All records that follow are to be copied exactly, with images omitted.

++++

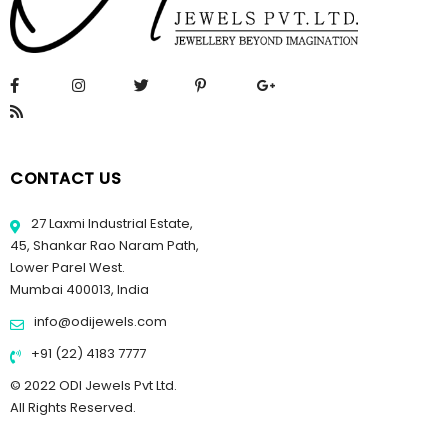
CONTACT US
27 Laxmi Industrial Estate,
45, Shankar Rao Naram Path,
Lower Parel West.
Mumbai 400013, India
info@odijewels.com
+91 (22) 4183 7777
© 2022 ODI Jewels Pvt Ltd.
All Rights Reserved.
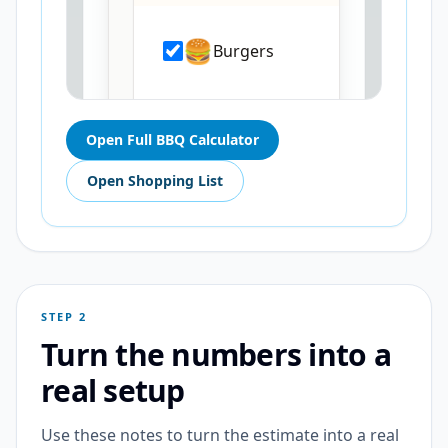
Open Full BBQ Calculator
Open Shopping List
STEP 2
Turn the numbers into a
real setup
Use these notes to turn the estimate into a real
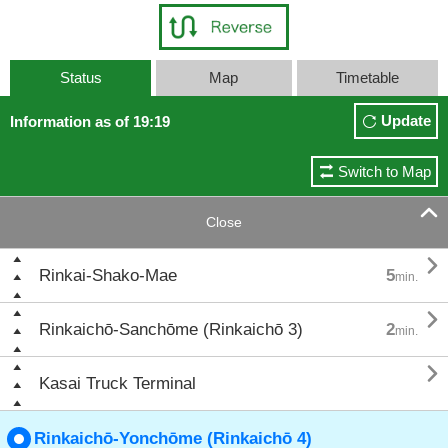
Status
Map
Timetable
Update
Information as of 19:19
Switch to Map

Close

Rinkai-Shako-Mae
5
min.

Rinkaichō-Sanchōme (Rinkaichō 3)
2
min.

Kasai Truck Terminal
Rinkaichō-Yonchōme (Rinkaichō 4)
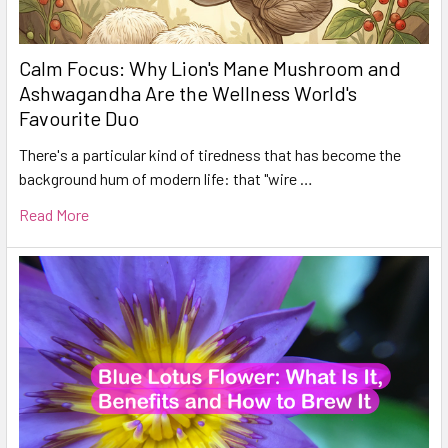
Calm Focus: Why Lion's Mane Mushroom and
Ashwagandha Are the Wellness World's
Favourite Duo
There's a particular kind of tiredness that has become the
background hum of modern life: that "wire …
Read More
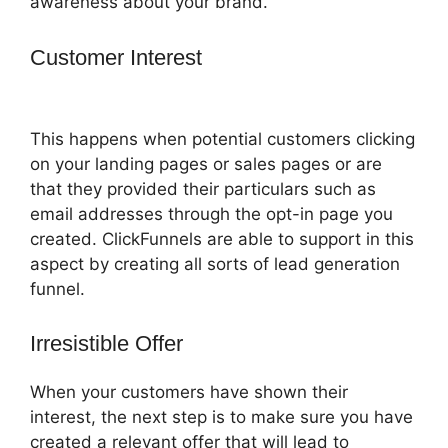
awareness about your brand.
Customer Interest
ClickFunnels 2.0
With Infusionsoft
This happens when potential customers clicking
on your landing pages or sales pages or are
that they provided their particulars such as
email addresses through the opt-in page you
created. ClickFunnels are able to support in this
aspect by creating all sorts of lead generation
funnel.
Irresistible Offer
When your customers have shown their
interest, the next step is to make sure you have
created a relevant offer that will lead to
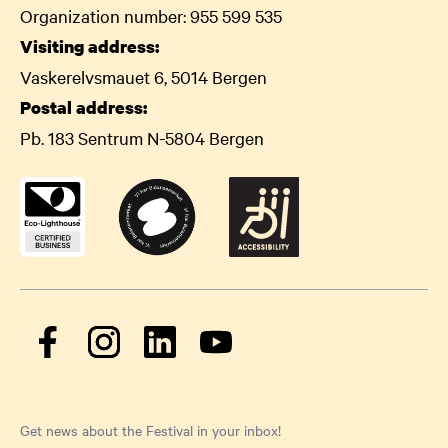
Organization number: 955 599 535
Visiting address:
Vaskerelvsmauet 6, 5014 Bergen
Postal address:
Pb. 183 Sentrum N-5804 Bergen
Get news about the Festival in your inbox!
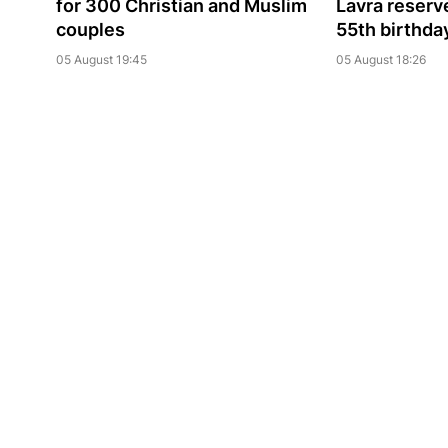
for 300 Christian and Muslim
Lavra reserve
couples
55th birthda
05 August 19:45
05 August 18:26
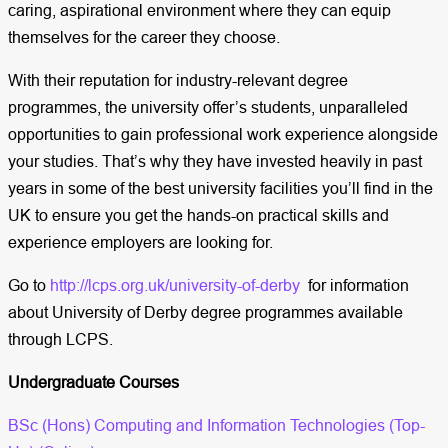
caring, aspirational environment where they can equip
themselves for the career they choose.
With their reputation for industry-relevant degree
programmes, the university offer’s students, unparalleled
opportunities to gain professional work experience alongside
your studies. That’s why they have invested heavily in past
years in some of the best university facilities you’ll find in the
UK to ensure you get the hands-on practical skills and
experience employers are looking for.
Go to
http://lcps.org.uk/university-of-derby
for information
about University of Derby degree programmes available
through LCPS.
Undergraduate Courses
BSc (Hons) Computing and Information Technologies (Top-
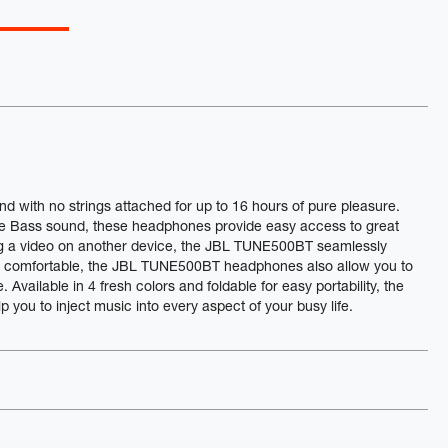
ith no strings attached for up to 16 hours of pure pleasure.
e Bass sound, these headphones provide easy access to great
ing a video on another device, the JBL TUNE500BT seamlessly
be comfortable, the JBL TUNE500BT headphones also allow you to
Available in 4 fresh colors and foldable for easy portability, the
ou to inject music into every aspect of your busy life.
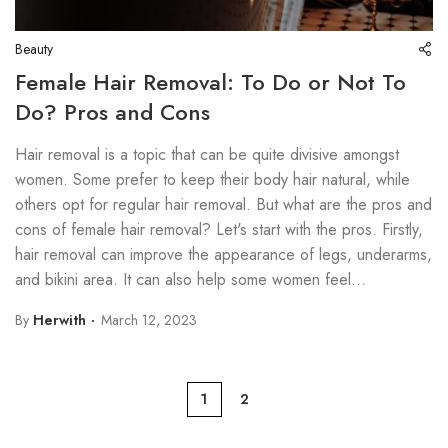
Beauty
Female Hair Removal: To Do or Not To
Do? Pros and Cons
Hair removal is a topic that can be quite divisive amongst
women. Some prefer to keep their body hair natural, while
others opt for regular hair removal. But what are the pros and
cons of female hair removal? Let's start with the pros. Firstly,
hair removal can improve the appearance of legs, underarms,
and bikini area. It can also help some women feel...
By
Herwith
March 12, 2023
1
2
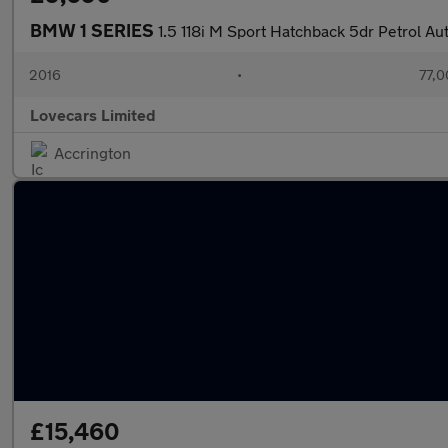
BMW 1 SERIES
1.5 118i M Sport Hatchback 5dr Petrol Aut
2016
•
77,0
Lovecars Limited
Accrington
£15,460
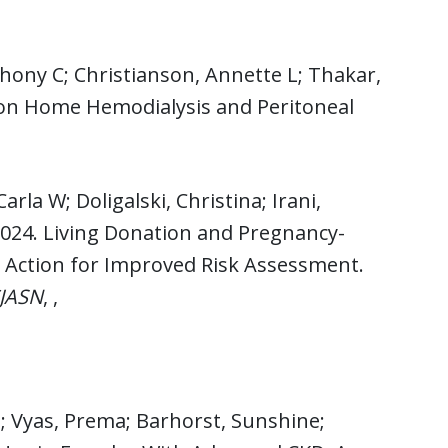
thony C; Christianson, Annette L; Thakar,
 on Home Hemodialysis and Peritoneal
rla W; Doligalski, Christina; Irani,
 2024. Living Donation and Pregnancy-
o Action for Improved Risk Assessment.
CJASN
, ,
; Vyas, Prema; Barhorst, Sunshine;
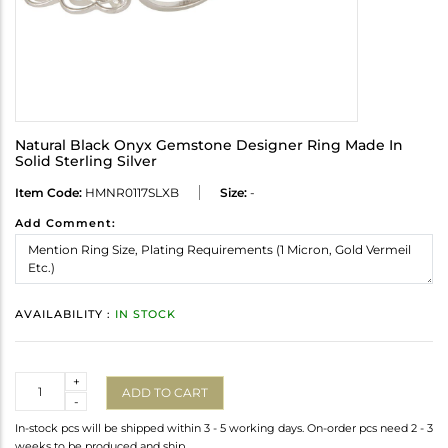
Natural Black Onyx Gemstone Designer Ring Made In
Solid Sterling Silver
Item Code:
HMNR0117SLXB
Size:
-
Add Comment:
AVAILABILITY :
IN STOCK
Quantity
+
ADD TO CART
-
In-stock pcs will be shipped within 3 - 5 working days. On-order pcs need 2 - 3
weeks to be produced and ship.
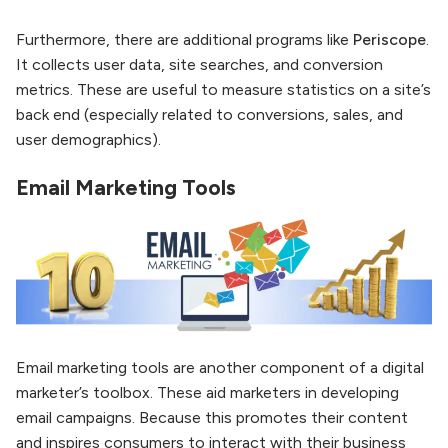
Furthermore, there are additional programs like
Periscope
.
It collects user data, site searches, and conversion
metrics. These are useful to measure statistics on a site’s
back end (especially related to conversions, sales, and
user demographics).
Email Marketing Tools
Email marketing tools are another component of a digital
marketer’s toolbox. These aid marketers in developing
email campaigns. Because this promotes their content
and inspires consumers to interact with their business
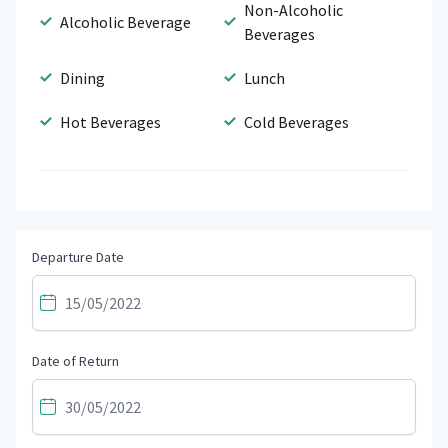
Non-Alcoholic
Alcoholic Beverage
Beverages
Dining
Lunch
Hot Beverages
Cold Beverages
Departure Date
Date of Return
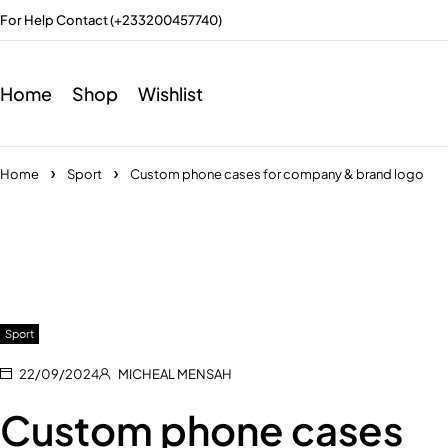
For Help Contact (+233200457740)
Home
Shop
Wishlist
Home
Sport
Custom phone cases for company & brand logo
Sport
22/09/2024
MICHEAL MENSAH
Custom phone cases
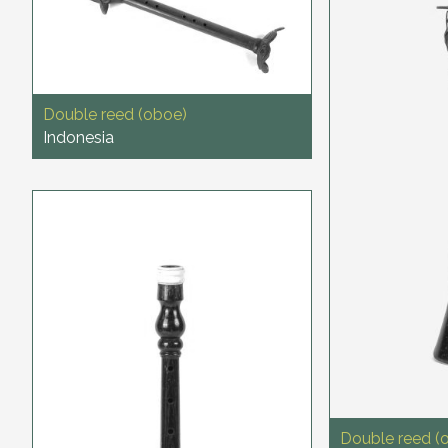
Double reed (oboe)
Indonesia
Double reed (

++++

### Task solution
CONTACT US
27 Laxmi Industrial Estate,
45, Shankar Rao Naram Path,
Lower Parel West.
Mumbai 400013, India
info@odijewels.com
+91 (22) 4183 7777
© 2022 ODI Jewels Pvt Ltd.
All Rights Reserved.
Open Full BBQ Calculator
Open Shopping List
STEP 2
Turn the numbers into a
real setup
Use these notes to turn the estimate into a real
Status
Map
Timetable
Update
Information as of 19:19
Switch to Map

Close

Rinkai-Shako-Mae
5
min.

Rinkaichō-Sanchōme (Rinkaichō 3)
2
min.

Kasai Truck Terminal
Rinkaichō-Yonchōme (Rinkaichō 4)
Calm Focus: Why Lion's Mane Mushroom and
Ashwagandha Are the Wellness World's
Favourite Duo
There's a particular kind of tiredness that has become the
background hum of modern life: that "wire …
Read More
awareness about your brand.
Customer Interest
ClickFunnels 2.0
With Infusionsoft
This happens when potential customers clicking
on your landing pages or sales pages or are
that they provided their particulars such as
email addresses through the opt-in page you
created. ClickFunnels are able to support in this
aspect by creating all sorts of lead generation
funnel.
Irresistible Offer
When your customers have shown their
interest, the next step is to make sure you have
created a relevant offer that will lead to
Organization number: 955 599 535
Visiting address:
Vaskerelvsmauet 6, 5014 Bergen
Postal address:
Pb. 183 Sentrum N-5804 Bergen
Get news about the Festival in your inbox!
for 300 Christian and Muslim
Lavra reserve
couples
55th birthda
05 August 19:45
05 August 18:26
caring, aspirational environment where they can equip
themselves for the career they choose.
With their reputation for industry-relevant degree
programmes, the university offer’s students, unparalleled
opportunities to gain professional work experience alongside
your studies. That’s why they have invested heavily in past
years in some of the best university facilities you’ll find in the
UK to ensure you get the hands-on practical skills and
experience employers are looking for.
Go to
http://lcps.org.uk/university-of-derby
for information
about University of Derby degree programmes available
through LCPS.
Undergraduate Courses
BSc (Hons) Computing and Information Technologies (Top-
ith no strings attached for up to 16 hours of pure pleasure.
e Bass sound, these headphones provide easy access to great
ing a video on another device, the JBL TUNE500BT seamlessly
be comfortable, the JBL TUNE500BT headphones also allow you to
Available in 4 fresh colors and foldable for easy portability, the
ou to inject music into every aspect of your busy life.
Beauty
Female Hair Removal: To Do or Not To
Do? Pros and Cons
Hair removal is a topic that can be quite divisive amongst
women. Some prefer to keep their body hair natural, while
others opt for regular hair removal. But what are the pros and
cons of female hair removal? Let's start with the pros. Firstly,
hair removal can improve the appearance of legs, underarms,
and bikini area. It can also help some women feel...
By
Herwith
March 12, 2023
1
2
BMW 1 SERIES
1.5 118i M Sport Hatchback 5dr Petrol Aut
2016
•
77,0
Lovecars Limited
Accrington
£15,460
thony C; Christianson, Annette L; Thakar,
 on Home Hemodialysis and Peritoneal
rla W; Doligalski, Christina; Irani,
 2024. Living Donation and Pregnancy-
o Action for Improved Risk Assessment.
CJASN
, ,
; Vyas, Prema; Barhorst, Sunshine;
Natural Black Onyx Gemstone Designer Ring Made In
Solid Sterling Silver
Item Code:
HMNR0117SLXB
Size:
-
Add Comment:
AVAILABILITY :
IN STOCK
Quantity
+
ADD TO CART
-
In-stock pcs will be shipped within 3 - 5 working days. On-order pcs need 2 - 3
weeks to be produced and ship.
Furthermore, there are additional programs like
Periscope
.
It collects user data, site searches, and conversion
metrics. These are useful to measure statistics on a site’s
back end (especially related to conversions, sales, and
user demographics).
Email Marketing Tools
Email marketing tools are another component of a digital
marketer’s toolbox. These aid marketers in developing
email campaigns. Because this promotes their content
and inspires consumers to interact with their business
Non-Alcoholic
Alcoholic Beverage
Beverages
Dining
Lunch
Hot Beverages
Cold Beverages
Departure Date
Date of Return
For Help Contact (+233200457740)
Home
Shop
Wishlist
Home
Sport
Custom phone cases for company & brand logo
Sport
22/09/2024
MICHEAL MENSAH
Custom phone cases
Double reed (oboe)
Indonesia
Double reed (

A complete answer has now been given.